Pure Storage’s Take on Server Flash Caching

Yesterday EMC announced its long-awaited entry into the server-local PCIe flash caching market: VFCache (aka Project Lightning). When the #1 storage vendor jumps on a technology bandwagon, it’s always interesting. Even before this announcement many customers have been confused about how/when they should consider host flash caching vs. array-based flash, so we wanted to take…

Yesterday EMC announced its long-awaited entry into the server-local PCIe flash caching market: VFCache (aka Project Lightning). When the #1 storage vendor jumps on a technology bandwagon, it’s always interesting. Even before this announcement many customers have expressed confusion to us about when they should consider using server-based flash caching vs. array-based flash, so we wanted to take a minute to explain our thinking on server-based flash, and how the server, application, and storage architecture will evolve around ubiquitous server flash.

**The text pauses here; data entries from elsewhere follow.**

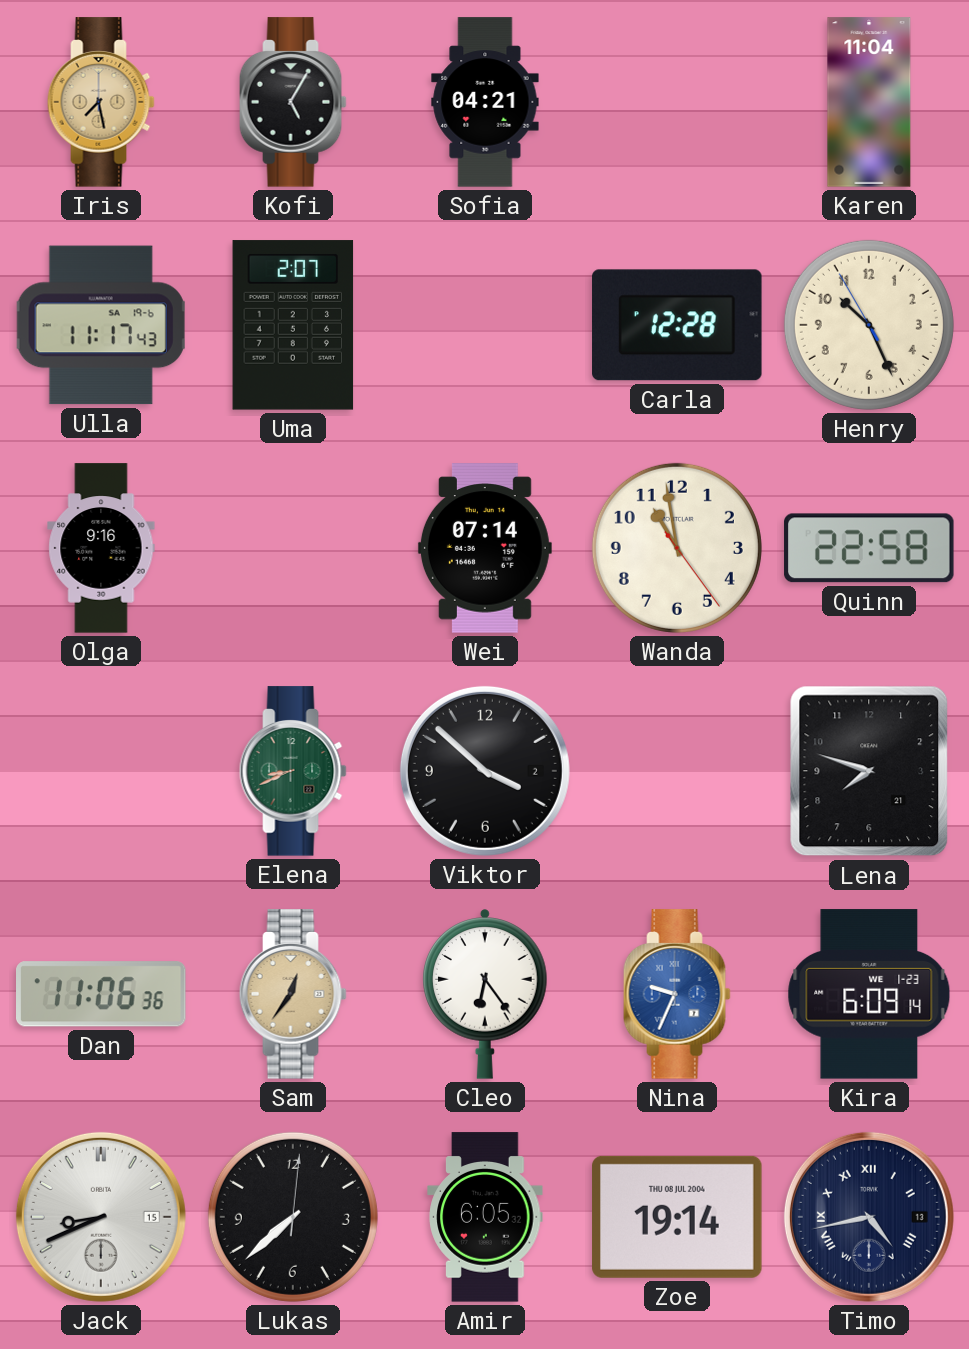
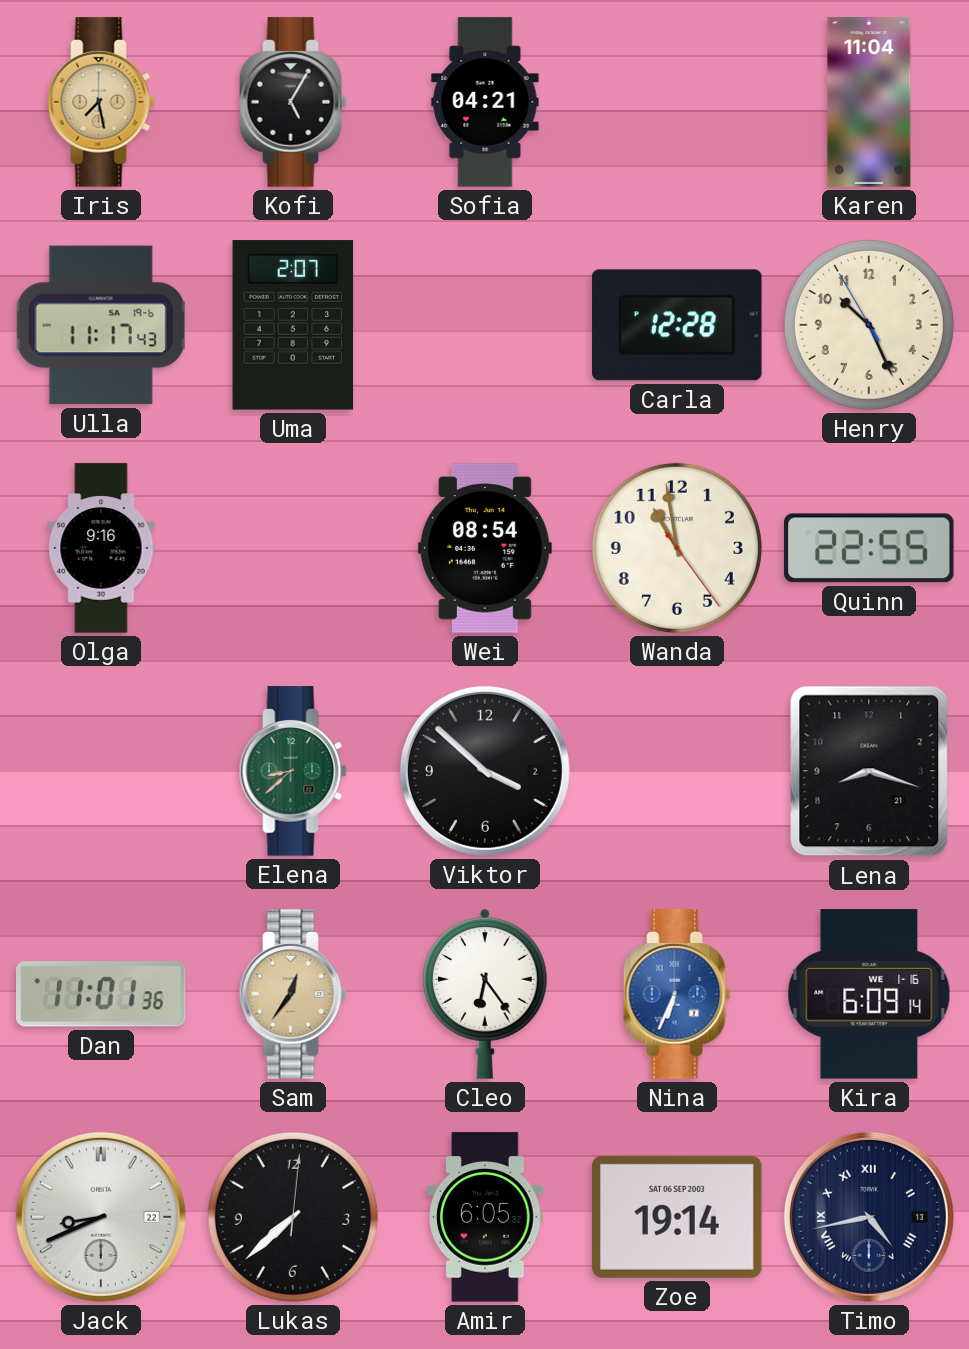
Wei: 07:14 -> 08:54
Quinn: 22:58 -> 22:55
Elena: 8:41 -> 8:38
Lena: 7:48 -> 8:18
Dan: 11:06 -> 11:01
Nina: 9:34 -> 6:34
Kira date: WE 1-23 -> WE 1-16
Jack date: 15 -> 22
Zoe date: THU 08 JUL 2004 -> SAT 06 SEP 2003
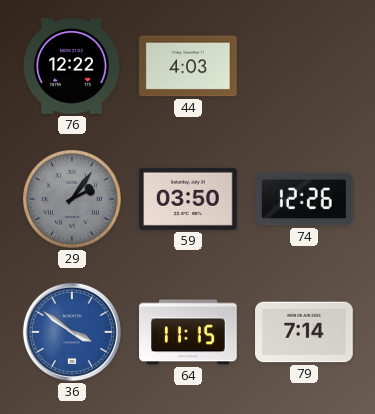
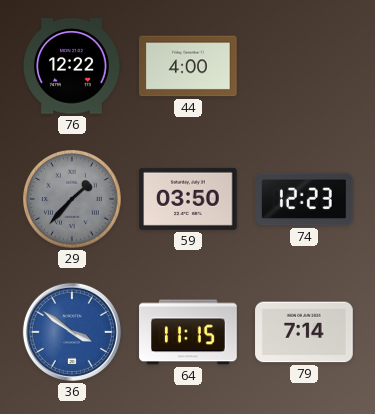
44: 4:03 -> 4:00
29: 2:06 -> 1:37
74: 12:26 -> 12:23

We summarized our thoughts right up-front, and you can read the details if we strike a chord.

The Shot of Espresso Version
(60 seconds or less):

  • Flash will be as ubiquitous at the server tier as DRAM, just a standard feature of every server you order. As such, the application architecture of major enterprise software applications (Oracle, SQL, VMware, SAP, Exchange, etc.) will morph to be able to natively take best advantage of server-local flash.
  • For most workloads, server flash caching of the storage IO doesn’t address the core of the performance pain, which is waiting for hard drives to seek and rotate. The Achilles’ heel of flash caching is lack of predictability. For any workload that’s not 100% cacheable or requires HA (write through cache), sometimes you get flash performance (10s microseconds) and sometimes you get disk performance (5s-10s milliseconds). The situation is reminiscent of Hierarchical Storage Management (HSM) in that the application must be prepared for 2-3 orders of magnitude in latency spike when reads or writes fall through the fast flash tier and have to wait for mechanical disk. Generally, it’s the longer IOs that cause the most performance pain, and for most workloads server caching will do nothing to accelerate those long IOs.
  • Under HA and/or clustered applications server flash caching often can’t be used at all, because doing so could lead to data corruption in the event of a server failover. That’s right, the most important applications which need flash the most can’t take advantage of products like VFCache today.
  • The application and systems software is the appropriate place to implement flash caching logic, not the storage stack. This server code (application, operating system, virtualization or database container) better understands the user workload as well as load balancing and failover (VMware vMotion, Oracle RAC). The storage layer just sees reads and writes and tries to guess what is coming next. Just look at how the largest users of server flash today (Facebook, Google, Amazon, etc.) use flash: they build caching logic and resiliency right into their systems infrastructure and applications.
  • Host-based flash caching isn’t particularly economic. It generally requires expensive SLC flash, which is captive in each of your application servers leading to poor utilization. Technologies for lowering the cost of flash (deduplication, compression, and MLC flash) aren’t particularly well-suited for host-side deployment.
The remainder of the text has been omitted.